**Task brief:** Search the records for the string "Certified" and copy every line in which it appears.

**Records provided:**
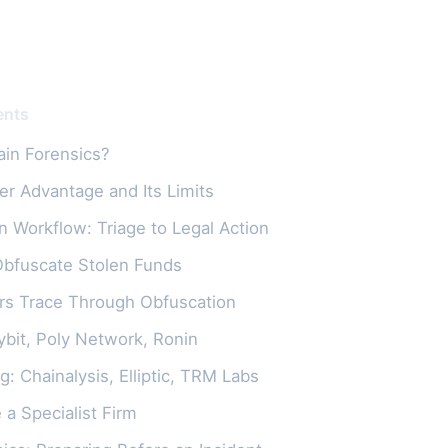
ents
ain Forensics?
er Advantage and Its Limits
n Workflow: Triage to Legal Action
Obfuscate Stolen Funds
rs Trace Through Obfuscation
ybit, Poly Network, Ronin
g: Chainalysis, Elliptic, TRM Labs
a Specialist Firm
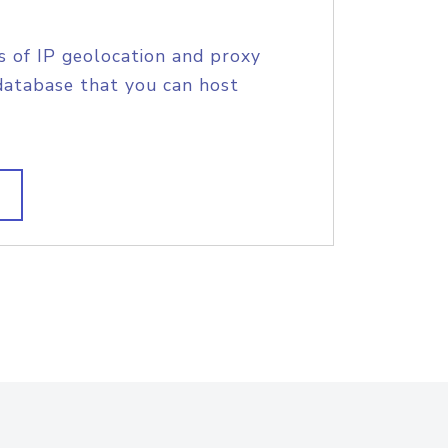
s of IP geolocation and proxy
database that you can host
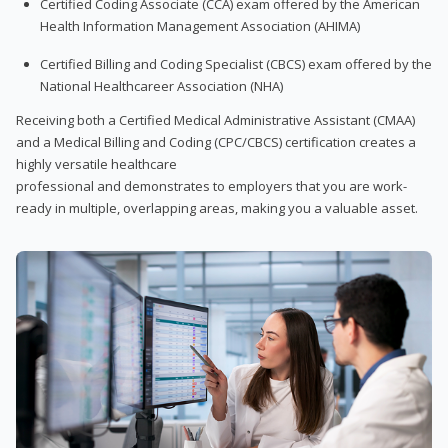
Certified Coding Associate (CCA) exam offered by the American
Health Information Management Association (AHIMA)
Certified Billing and Coding Specialist (CBCS) exam offered by the
National Healthcareer Association (NHA)
Receiving both a Certified Medical Administrative Assistant (CMAA)
and a Medical Billing and Coding (CPC/CBCS) certification creates a
highly versatile healthcare
professional and demonstrates to employers that you are work-
ready in multiple, overlapping areas, making you a valuable asset.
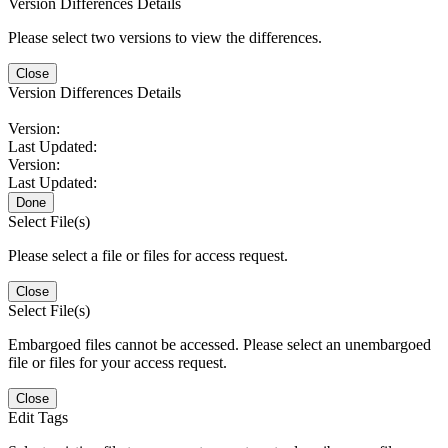
Version Differences Details
Please select two versions to view the differences.
Close
Version Differences Details
Version:
Last Updated:
Version:
Last Updated:
Done
Select File(s)
Please select a file or files for access request.
Close
Select File(s)
Embargoed files cannot be accessed. Please select an unembargoed
file or files for your access request.
Close
Edit Tags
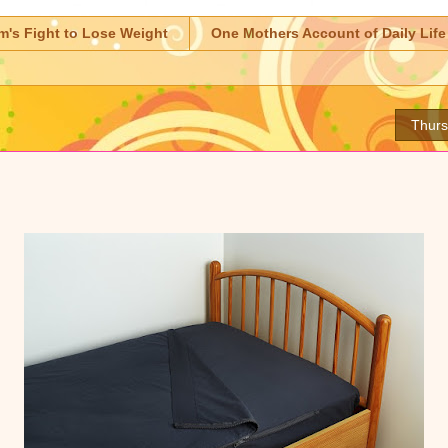
m's Fight to Lose Weight
One Mothers Account of Daily Life
Thurs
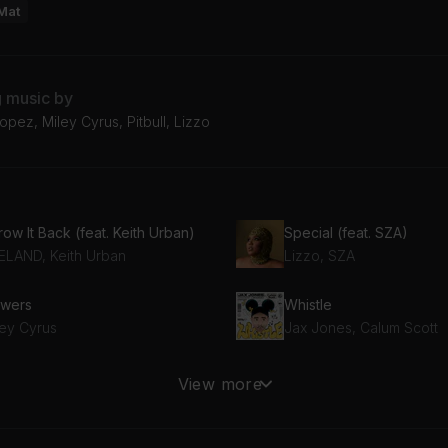
Mat
g music by
opez, Miley Cyrus, Pitbull, Lizzo
ow It Back (feat. Keith Urban)
Special (feat. SZA)
ELAND, Keith Urban
Lizzo, SZA
owers
Whistle
ley Cyrus
Jax Jones, Calum Scott
OD TIMES (MJ Cole Remix)
Beautiful Things
View more
ngle
Benson Boone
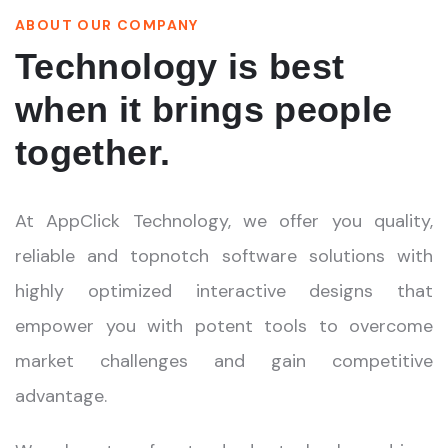
ABOUT OUR COMPANY
Technology is best
when it brings people
together.
At AppClick Technology, we offer you quality,
reliable and topnotch software solutions with
highly optimized interactive designs that
empower you with potent tools to overcome
market challenges and gain competitive
advantage.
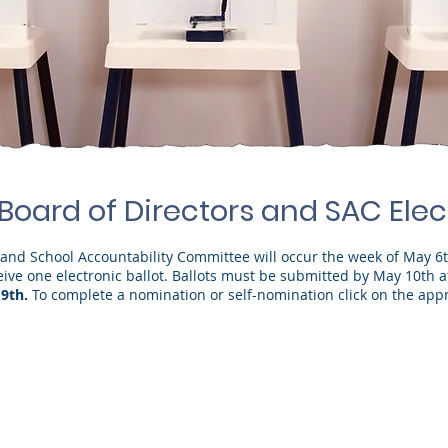
 Board of Directors and SAC Elec
s and School Accountability Committee will occur the week of May 6
ceive one electronic ballot. Ballots must be submitted by May 10th 
9th.
To complete a nomination or self-nomination click on the appr
irectors
SAC ("School Acco
Deborah Lemmer
who will
(one seat currently 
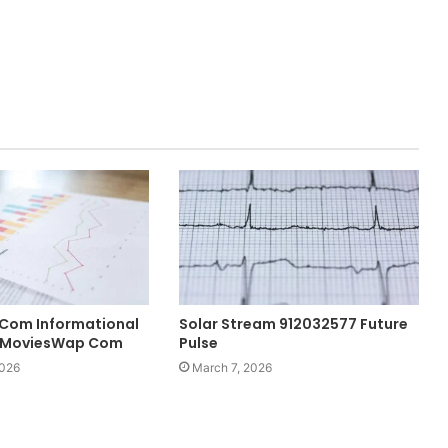
Com Informational
Solar Stream 912032577 Future
f MoviesWap Com
Pulse
2026
March 7, 2026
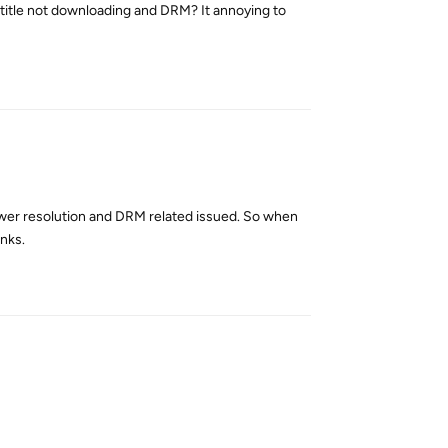
ubtitle not downloading and DRM? It annoying to
Reply
lower resolution and DRM related issued. So when
anks.
Reply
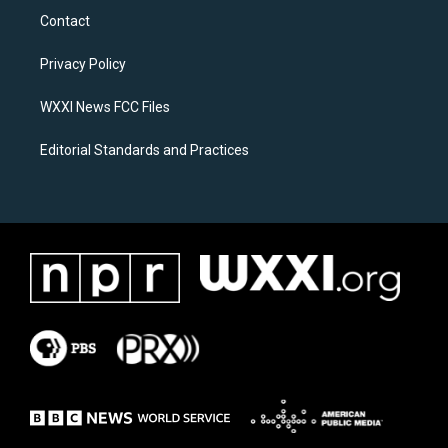
a
b
Contact
g
o
r
o
a
k
Privacy Policy
m
WXXI News FCC Files
Editorial Standards and Practices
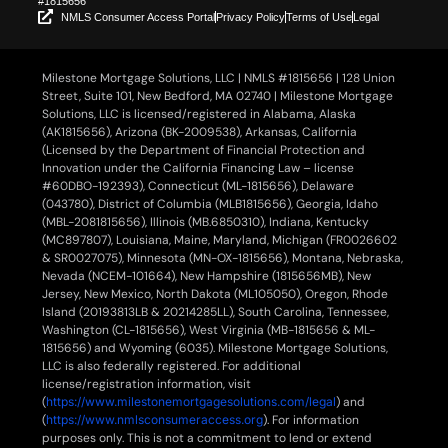
#1815656
NMLS Consumer Access Portal
Privacy Policy
Terms of Use
Legal
Milestone Mortgage Solutions, LLC | NMLS #1815656 | 128 Union
Street, Suite 101, New Bedford, MA 02740 | Milestone Mortgage
Solutions, LLC is licensed/registered in Alabama, Alaska
(AK1815656), Arizona (BK-2009538), Arkansas, California
(Licensed by the Department of Financial Protection and
Innovation under the California Financing Law – license
#60DBO-192393), Connecticut (ML-1815656), Delaware
(043780), District of Columbia (MLB1815656), Georgia, Idaho
(MBL-2081815656), Illinois (MB.6850310), Indiana, Kentucky
(MC897807), Louisiana, Maine, Maryland, Michigan (FR0026602
& SR0027075), Minnesota (MN-OX-1815656), Montana, Nebraska,
Nevada (NCEM-101664), New Hampshire (1815656MB), New
Jersey, New Mexico, North Dakota (ML105050), Oregon, Rhode
Island (20193813LB & 20214285LL), South Carolina, Tennessee,
Washington (CL-1815656), West Virginia (MB-1815656 & ML-
1815656) and Wyoming (6035). Milestone Mortgage Solutions,
LLC is also federally registered. For additional
license/registration information, visit
(
https://www.milestonemortgagesolutions.com/legal
) and
(
https://www.nmlsconsumeraccess.org
). For information
purposes only. This is not a commitment to lend or extend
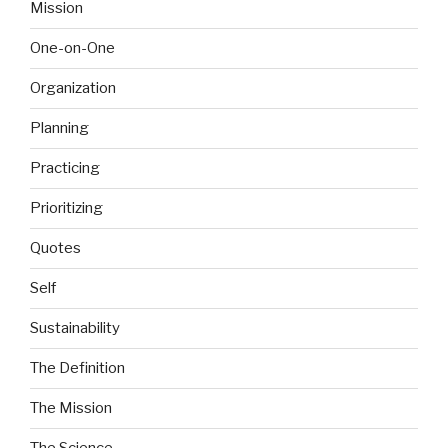
Mission
One-on-One
Organization
Planning
Practicing
Prioritizing
Quotes
Self
Sustainability
The Definition
The Mission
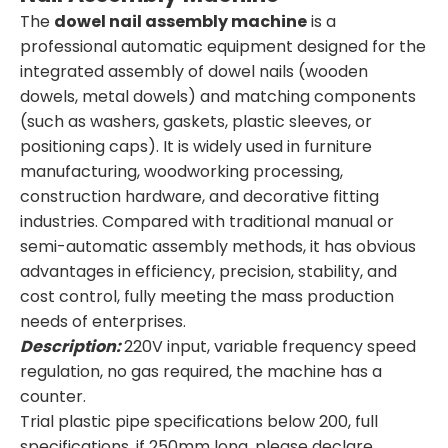
The
dowel nail assembly machine
is a
professional automatic equipment designed for the
integrated assembly of dowel nails (wooden
dowels, metal dowels) and matching components
(such as washers, gaskets, plastic sleeves, or
positioning caps). It is widely used in furniture
manufacturing, woodworking processing,
construction hardware, and decorative fitting
industries. Compared with traditional manual or
semi-automatic assembly methods, it has obvious
advantages in efficiency, precision, stability, and
cost control, fully meeting the mass production
needs of enterprises.
Description:
220V input, variable frequency speed
regulation, no gas required, the machine has a
counter.
Trial plastic pipe specifications below 200, full
specifications, if 250mm long, please declare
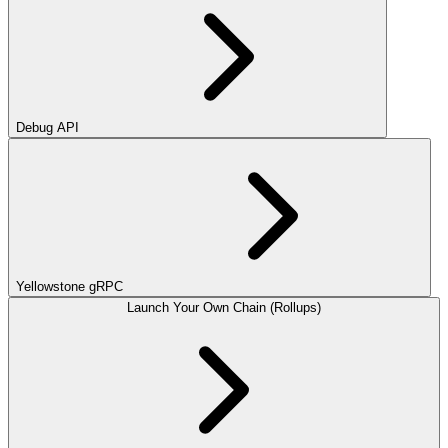
Debug API
Yellowstone gRPC
Launch Your Own Chain (Rollups)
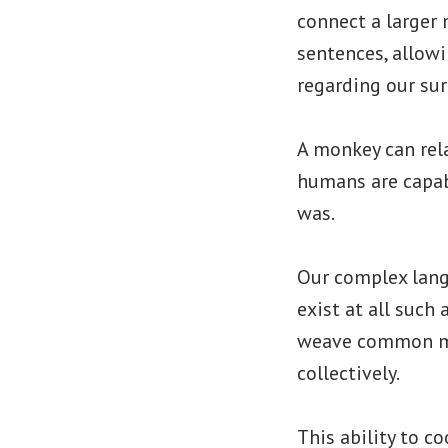
connect a larger
sentences, allowi
regarding our su
A monkey can rela
humans are capab
was.
Our complex lang
exist at all such 
weave common myt
collectively.
This ability to c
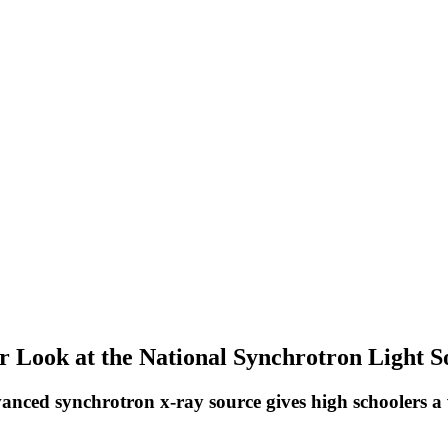
r Look at the National Synchrotron Light S
anced synchrotron x-ray source gives high schoolers a vi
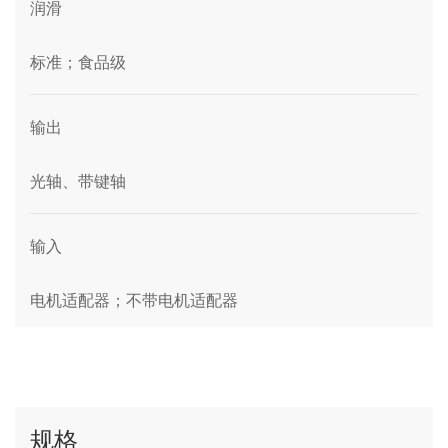
润滑
标准；食品级
输出
光轴、带键轴
输入
电机适配器；不带电机适配器
规格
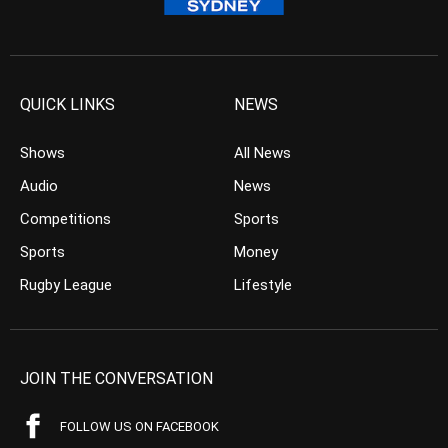
QUICK LINKS
NEWS
Shows
All News
Audio
News
Competitions
Sports
Sports
Money
Rugby League
Lifestyle
JOIN THE CONVERSATION
FOLLOW US ON FACEBOOK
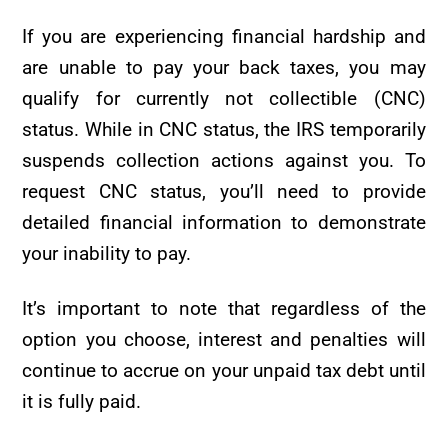
If you are experiencing financial hardship and
are unable to pay your back taxes, you may
qualify for currently not collectible (CNC)
status. While in CNC status, the IRS temporarily
suspends collection actions against you. To
request CNC status, you’ll need to provide
detailed financial information to demonstrate
your inability to pay.
It’s important to note that regardless of the
option you choose, interest and penalties will
continue to accrue on your unpaid tax debt until
it is fully paid.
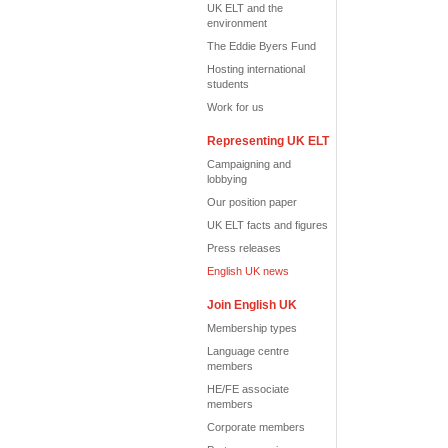
UK ELT and the
environment
The Eddie Byers Fund
Hosting international
students
Work for us
Representing UK ELT
Campaigning and
lobbying
Our position paper
UK ELT facts and figures
Press releases
English UK news
Join English UK
Membership types
Language centre
members
HE/FE associate
members
Corporate members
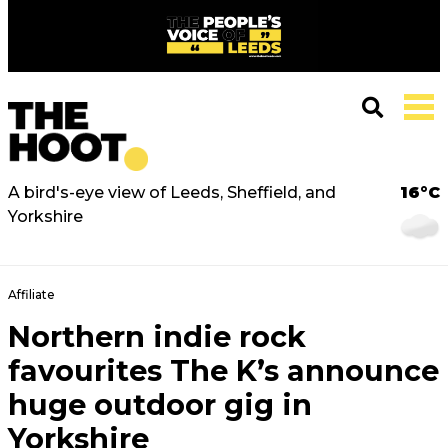
A bird's-eye view of Leeds, Sheffield, and
16°C
Yorkshire
Affiliate
Northern indie rock
favourites The K’s announce
huge outdoor gig in
Yorkshire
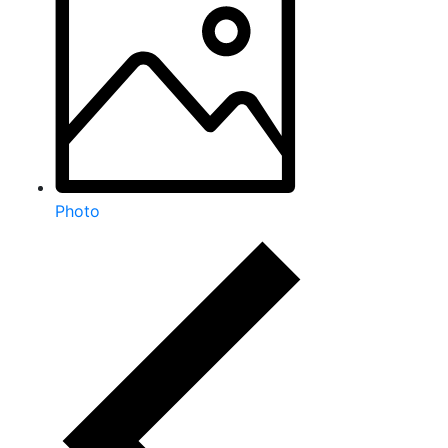
Photo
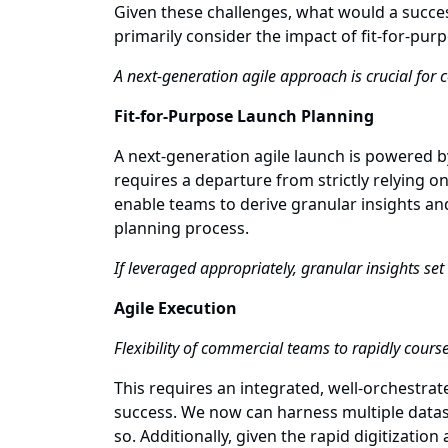
Given these challenges, what would a succes
primarily consider the impact of fit-for-pur
A next-generation agile approach is crucial for 
Fit-for-Purpose Launch Planning
A next-generation agile launch is powered b
requires a departure from strictly relying 
enable teams to derive granular insights an
planning process.
If leveraged appropriately, granular insights se
Agile Execution
Flexibility of commercial teams to rapidly cours
This requires an integrated, well-orchestrat
success. We now can harness multiple datase
so. Additionally, given the rapid digitizatio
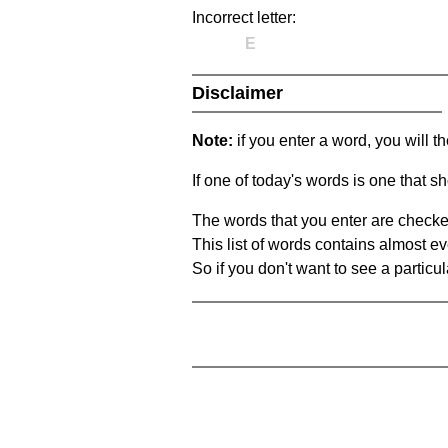
Incorrect letter:
E
Disclaimer
Note:
if you enter a word, you will t
If one of today's words is one that sh
The words that you enter are checke
This list of words contains almost ev
So if you don't want to see a particula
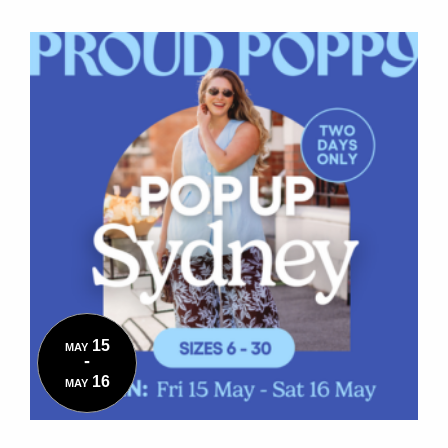
15
MAY
-
16
MAY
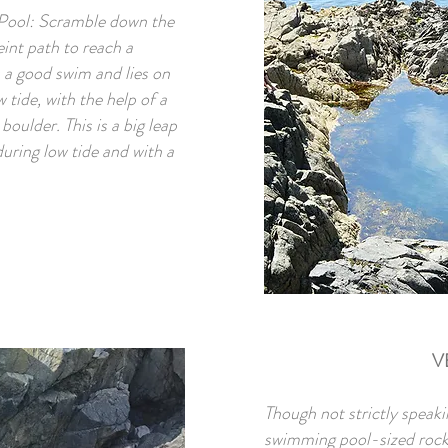
 Pool: Scramble down the
eint path to reach a
 a good swim and lies on
 tide, with the help of a
boulder. This is a big leap
uring low tide and with a
V
Though not strictly speaki
swimming pool-sized rock po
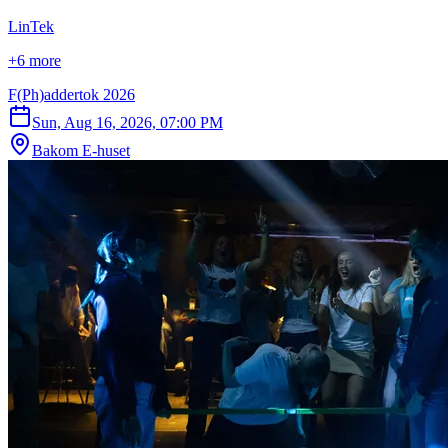
LinTek
+6 more
F(Ph)addertok 2026
Sun, Aug 16, 2026, 07:00 PM
Bakom E-huset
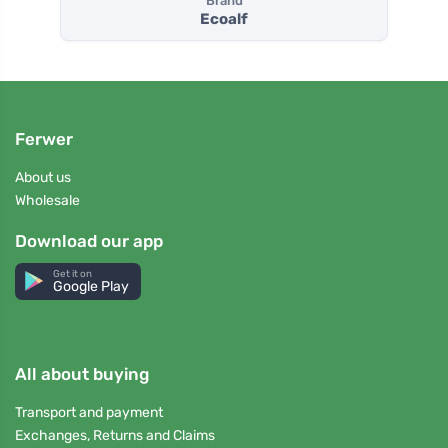
Brand
Ecoalf
Ferwer
About us
Wholesale
Download our app
Get it on
Google Play
All about buying
Transport and payment
Exchanges, Returns and Claims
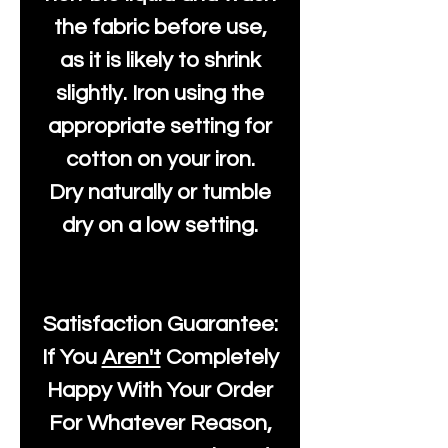
the fabric before use,
as it is likely to shrink
slightly. Iron using the
appropriate setting for
cotton on your iron.
Dry naturally or tumble
dry on a low setting.
Satisfaction Guarantee:
If You
Aren't
Completely
Happy With Your Order
For Whatever Reason,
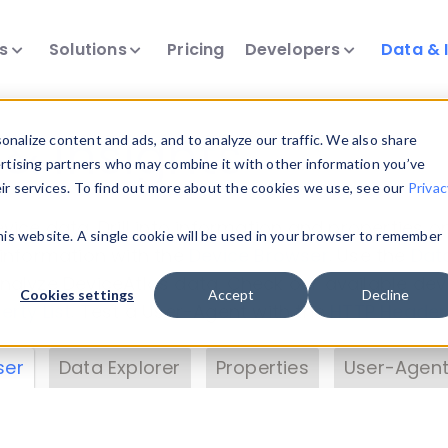
ts
Solutions
Pricing
Developers
Data & 
& Insights
nalize content and ads, and to analyze our traffic. We also share
ertising partners who may combine it with other information you’ve
eir services. To find out more about the cookies we use, see our
Privac
vice data. Drill into information and properties on
this website. A single cookie will be used in your browser to remember
 information with the
Device Browser
. Use the
Dat
nalyze DeviceAtlas data. Check our available dev
Cookies settings
Accept
Decline
erty List
. Test a User-Agent with the
HTTP Header
ser
Data Explorer
Properties
User-Agent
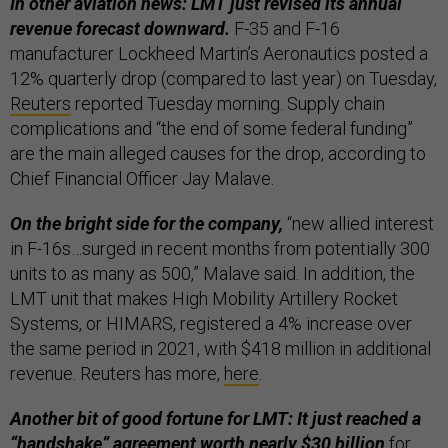
In other aviation news: LMT just revised its annual
revenue forecast downward.
F-35 and F-16
manufacturer Lockheed Martin’s Aeronautics posted a
12% quarterly drop (compared to last year) on Tuesday,
Reuters
reported Tuesday morning. Supply chain
complications and “the end of some federal funding”
are the main alleged causes for the drop, according to
Chief Financial Officer Jay Malave.
On the bright side for the company,
“new allied interest
in F-16s…surged in recent months from potentially 300
units to as many as 500,” Malave said. In addition, the
LMT unit that makes High Mobility Artillery Rocket
Systems, or HIMARS, registered a 4% increase over
the same period in 2021, with $418 million in additional
revenue. Reuters has more,
here
.
Another bit of good fortune for LMT: It just reached a
“handshake” agreement worth nearly $30 billion
for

**Reply:**
Certified Coding Associate (CCA) exam offered by the American
Certified Billing and Coding Specialist (CBCS) exam offered by the
Receiving both a Certified Medical Administrative Assistant (CMAA)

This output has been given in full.